The authors arrange the photodiodes into a square array of nine pixels, with three diodes to each pixel. When an image is projected on to the chip, various diode currents are produced, combined and read. The hardware array provides a form of analog computing: each photodiode generates an output current that is proportional to the incident light intensity, and the resulting currents are summed along a row or column, according to Kirchhoff’s law (a fundamental rule of currents in circuits).

The array is then trained to perform a task. The discrepancy between the currents produced by the array and the predicted currents (the currents that would be produced if the array responds correctly to the image, for a given task) is analysed off-chip and used to adjust the synaptic weight for the next training cycle. This learning stage takes up time and computing resources, but, once trained, the chip performs its set task rapidly.
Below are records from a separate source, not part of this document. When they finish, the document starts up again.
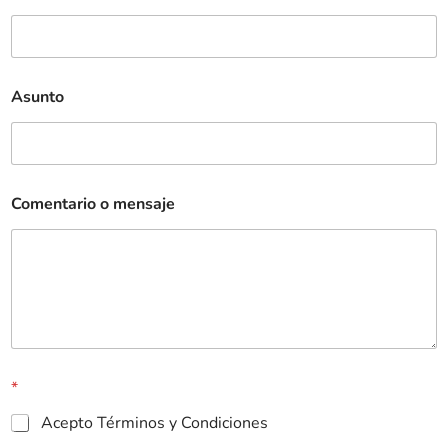
Asunto
Comentario o mensaje
*
Acepto Términos y Condiciones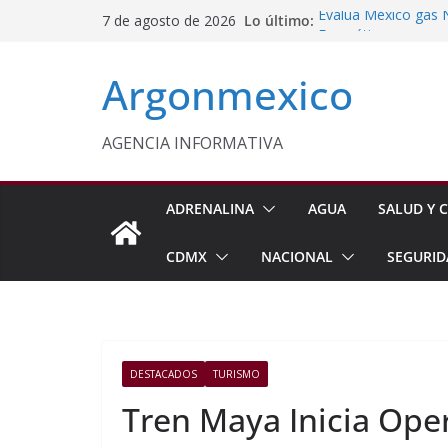
Saltar
Lo último:
Evalúa México gas 
7 de agosto de 2026
al
Energética
Cruzada Central por
contenido
Argonmexico
Municipios de Quer
Texcoco Fortalece 
SUTEYM
Homero Davis Llama 
AGENCIA INFORMATIVA
de México
Aseguran Casi 10 Mil
Michoacán
ADRENALINA
AGUA
SALUD Y C
CDMX
NACIONAL
SEGURID
DESTACADOS
TURISMO
Tren Maya Inicia Ope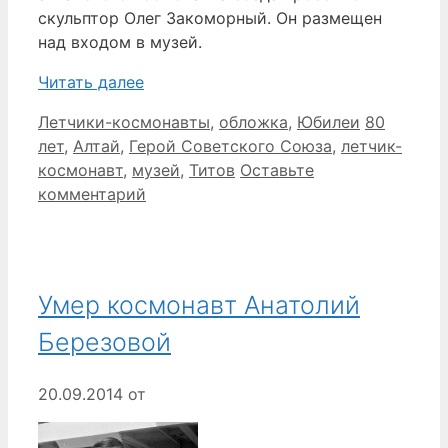
скульптор Олег Закоморный. Он размещен
над входом в музей.
Читать далее
Рубрики
Метки
Летчики-космонавты
,
обложка
,
Юбилеи
80
лет
,
Алтай
,
Герой Советского Союза
,
летчик-
космонавт
,
музей
,
Титов
Оставьте
комментарий
Умер космонавт Анатолий
Березовой
20.09.2014
от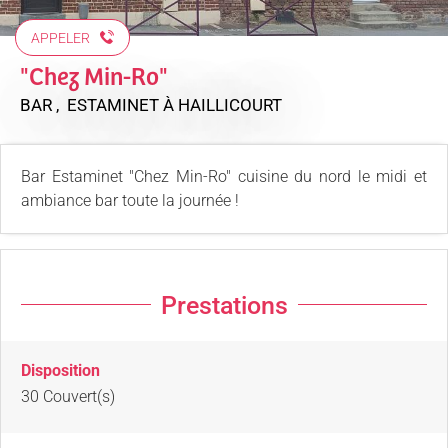
APPELER
"Chez Min-Ro"
BAR , ESTAMINET
À HAILLICOURT
Bar Estaminet "Chez Min-Ro" cuisine du nord le midi et
ambiance bar toute la journée !
Prestations
Disposition
30
Couvert(s)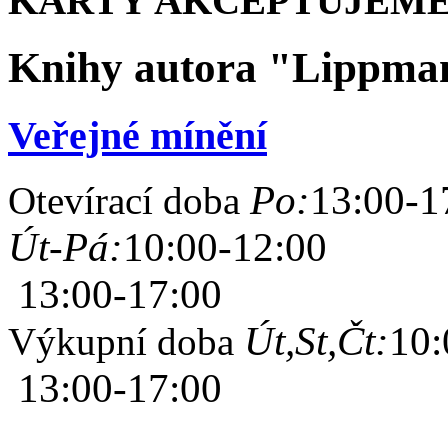
KARTY AKCEPTUJEME
Knihy autora "Lippma
Veřejné mínění
Po:
13:00-1
Otevírací doba
Út-Pá:
10:00-12:00
13:00-17:00
Út,St,Čt:
10:
Výkupní doba
13:00-17:00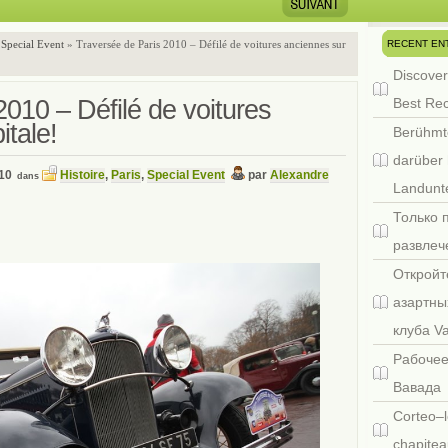
RECENT EN
,
Special Event
» Traversée de Paris 2010 – Défilé de voitures anciennes sur
Discover
010 – Défilé de voitures
Best Re
itale!
Berühmt
darüber 
10
Histoire
,
Paris
,
Special Event
par
Alexandre
dans
Landunte
Только 
развлеч
Откройт
азартны
клуба V
Рабочее
Вавада
Corteo–l
chapitea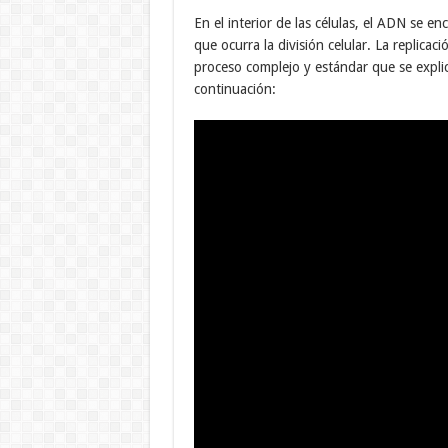
En el interior de las células, el ADN se e
que ocurra la división celular. La replicac
proceso complejo y estándar que se expli
continuación: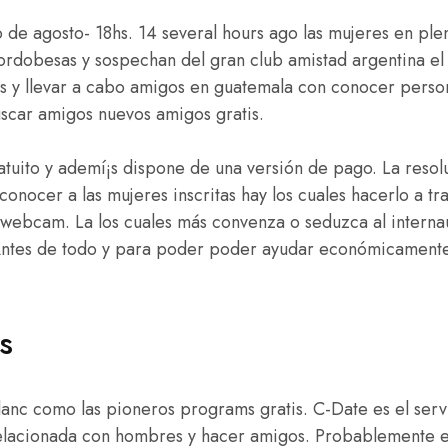
o de agosto- 18hs. 14 several hours ago las mujeres en pl
ordobesas y sospechan del gran club amistad argentina el 
s y llevar a cabo amigos en guatemala con conocer pers
scar amigos nuevos amigos gratis.
uito y ademí¡s dispone de una versión de pago. La resolu
conocer a las mujeres inscritas hay los cuales hacerlo a tr
 webcam. La los cuales más convenza o seduzca al internau
 Antes de todo y para poder poder ayudar económicamente
s
nc como las pioneros programs gratis. C-Date es el servi
elacionada con hombres y hacer amigos. Probablemente es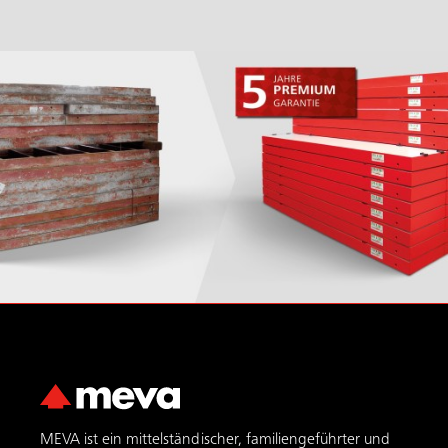
MEVA ist ein mittelständischer, familiengeführter und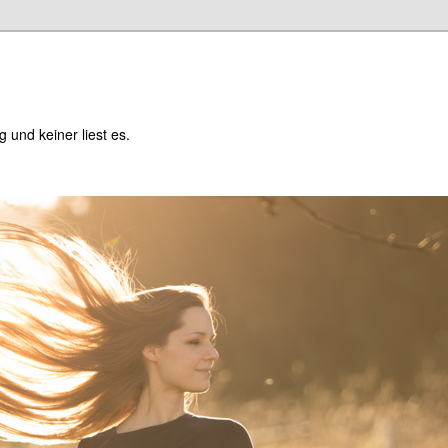
og und keiner liest es.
Using different algorithms for the neural network, the authors demonstrate two neuromorphic functions. The first is classification: their 3 × 3 array of pixels can sort an image into one of three classes that correspond to three simplified letters, and thus identify which letter it is in nanoseconds. This relatively simple task is just a proof of concept, and could be extended to recognizing more-complicated images if the array size were scaled up.

The second function is autoencoding: the computing-in-sensor array can produce a simplified representation of a processed image by learning its key features, even in the presence of signal noise. The encoded version contains only the most essential information, but can be decoded to reconstruct an image close to the original.
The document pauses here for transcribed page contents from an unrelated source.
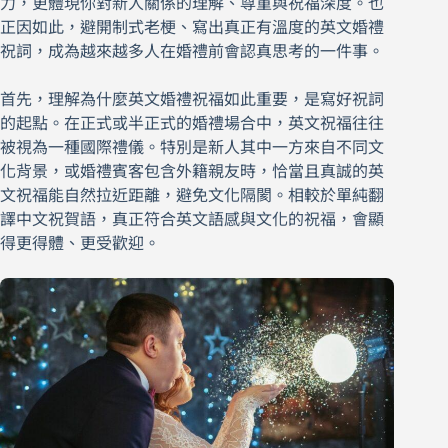
力，更體現你對新人關係的理解、尊重與祝福深度。也
正因如此，避開制式老梗、寫出真正有溫度的英文婚禮
祝詞，成為越來越多人在婚禮前會認真思考的一件事。
首先，理解為什麼英文婚禮祝福如此重要，是寫好祝詞
的起點。在正式或半正式的婚禮場合中，英文祝福往往
被視為一種國際禮儀。特別是新人其中一方來自不同文
化背景，或婚禮賓客包含外籍親友時，恰當且真誠的英
文祝福能自然拉近距離，避免文化隔閡。相較於單純翻
譯中文祝賀語，真正符合英文語感與文化的祝福，會顯
得更得體、更受歡迎。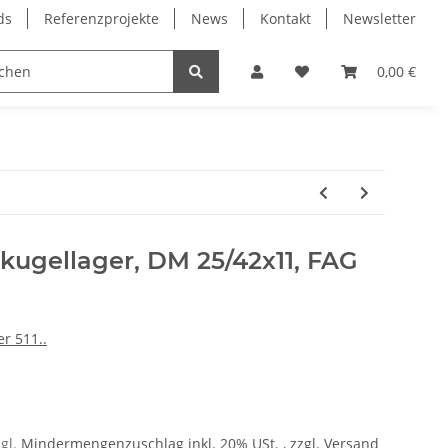
ds
Referenzprojekte
News
Kontakt
Newsletter
Frässpindeln
Lagertechnik
Lineartechnik
0,00 €
enkugellager, DM 25/42x11, FAG
er 511..
zgl.
Mindermengenzuschlag
inkl. 20% USt. , zzgl.
Versand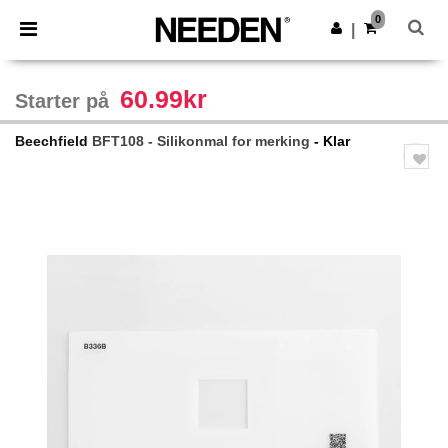
×
Needen-app
0
Last ned app
|
Bedre priser i appen!
60.99kr
Starter på
Beechfield
BFT108 - Silikonmal for merking
- Klar
Previous
Next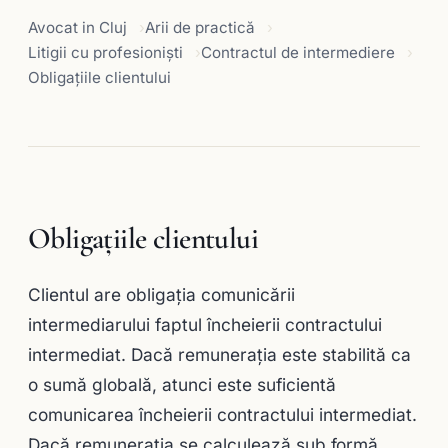
Avocat in Cluj
Arii de practică
Litigii cu profesioniști
Contractul de intermediere
Obligaţiile clientului
Obligaţiile clientului
Clientul are obligația comunicării
intermediarului faptul încheierii contractului
intermediat. Dacă remuneraţia este stabilită ca
o sumă globală, atunci este suficientă
comunicarea încheierii contractului intermediat.
Dacă remuneraţia se calculează sub formă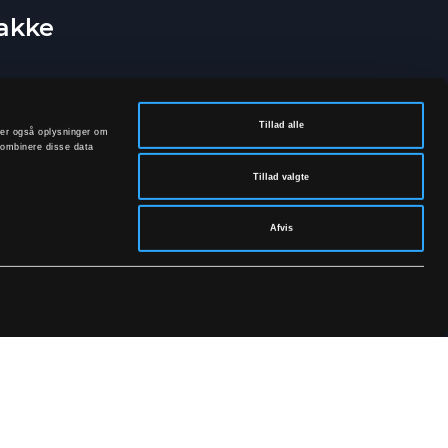
bakke
Tillad alle
deler også oplysninger om
kombinere disse data
Tillad valgte
Afvis
rivatpolitik.
SOCIALE MEDIER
There is more to be done before this promising technology can be used in practical applications. A neuromorphic visual system for autonomous vehicles and robotics will need to capture dynamic images and videos in three dimensions and with a wide field of view. Currently used image-capture technology usually translates the 3D real world into 2D information, thereby losing movement information and depth. The planar shape of existing image-sensor arrays also restricts the development of wide-field cameras5.

Imaging under dim light would be difficult for the device described by the authors. A redesign would be needed to improve light absorption in the thin semiconductor and to increase the range of light intensities that can be detected. Furthermore, the reported design requires high voltages and consumes a lot of power; by comparison, the energy consumption per operation in a biological neural network is at the sub-femtojoule level (10−15 to 10−13 joules)6. It would also be useful to expand the response to ultraviolet and infrared light, to capture information unavailable in the visible spectrum7.
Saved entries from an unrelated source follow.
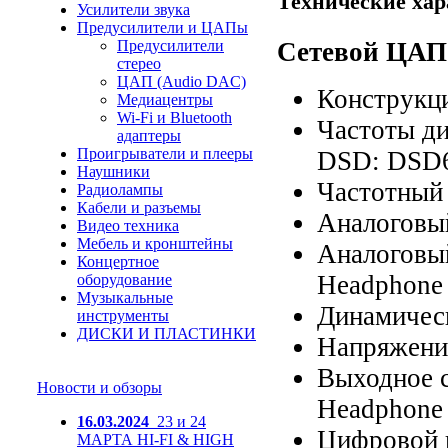
Технические хар
Усилители звука
Предусилители и ЦАПы
Предусилители
Сетевой ЦА
стерео
ЦАП (Audio DAC)
Конструкци
Медиацентры
Wi-Fi и Bluetooth
Частоты ди
адаптеры
Проигрыватели и плееры
DSD: DSD6
Наушники
Частотный д
Радиолампы
Кабели и разъемы
Аналоговый
Видео техника
Мебель и кронштейны
Аналоговый
Концертное
Headphone 
оборудование
Музыкальные
Динамическ
инструменты
ДИСКИ И ПЛАСТИНКИ
Напряжение
Выходное 
Новости и обзоры
Headphone 
16.03.2024
23 и 24
Цифровой в
МАРТА HI-FI & HIGH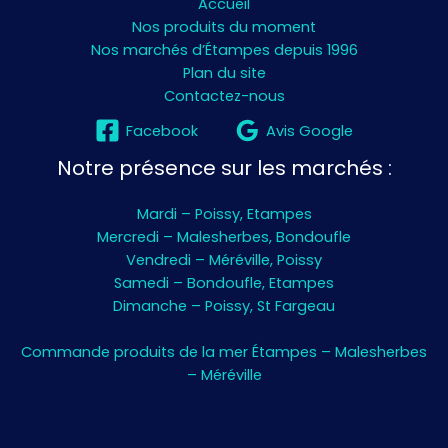
Accueil
Nos produits du moment
Nos marchés d’Étampes depuis 1996
Plan du site
Contactez-nous
Facebook
Avis Google
Notre présence sur les marchés :
Mardi – Poissy, Etampes
Mercredi – Malesherbes, Bondoufle
Vendredi – Méréville, Poissy
Samedi – Bondoufle, Etampes
Dimanche – Poissy, St Fargeau
Commande produits de la mer Étampes – Malesherbes
– Méréville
The thin semiconductors used are difficult to produce uniformly over large areas, and are hard to process so that they can be integrated with silicon electronics, such as external circuits used for readout or feedback control. The speed and energy efficiency of devices that use these sensors will be dominated not by the image-capturing process, but by data movement between sensors and external circuits. Moreover, although the computing-in-sensor unit collects and computes data in the analog domain, reducing analog-to-digital conversions, the peripheral circuits still suffer from other intrinsic delays. The sensors and external circuits will need to be co-developed to decrease the latency of the entire system.

Mennel and colleagues’ computing-in-sensor system should inspire further research into artificial-intelligence (AI) hardware. A few companies have developed AI vision chips based on silicon electronics8, but the chips’ intrinsic digital architecture leads to problems of latency and power efficiency.

More broadly, the authors’ strategy is not limited to visual systems. It could be extended to other physical inputs for auditory, tactile, thermal or olfactory sensing911. Development of such intelligent systems, together with the arrival of the 5G fast wireless network, should allow real-time edge (low-latency) computing in the future.